**Task details:** An unaltered copy of every line below is the expected output.

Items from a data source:
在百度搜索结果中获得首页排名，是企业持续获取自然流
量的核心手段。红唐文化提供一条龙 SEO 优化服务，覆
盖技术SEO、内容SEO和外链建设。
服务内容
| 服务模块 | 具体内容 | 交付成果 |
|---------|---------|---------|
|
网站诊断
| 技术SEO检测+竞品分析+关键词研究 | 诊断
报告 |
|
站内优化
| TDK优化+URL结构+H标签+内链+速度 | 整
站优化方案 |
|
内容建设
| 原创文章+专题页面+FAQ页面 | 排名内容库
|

**Result below:**
在百度搜索结果中获得首页排名，是企业持续获取自然流
量的核心手段。红唐文化提供一条龙 SEO 优化服务，覆
盖技术SEO、内容SEO和外链建设。
服务内容
| 服务模块 | 具体内容 | 交付成果 |
|---------|---------|---------|
|
网站诊断
| 技术SEO检测+竞品分析+关键词研究 | 诊断
报告 |
|
站内优化
| TDK优化+URL结构+H标签+内链+速度 | 整
站优化方案 |
|
内容建设
| 原创文章+专题页面+FAQ页面 | 排名内容库
|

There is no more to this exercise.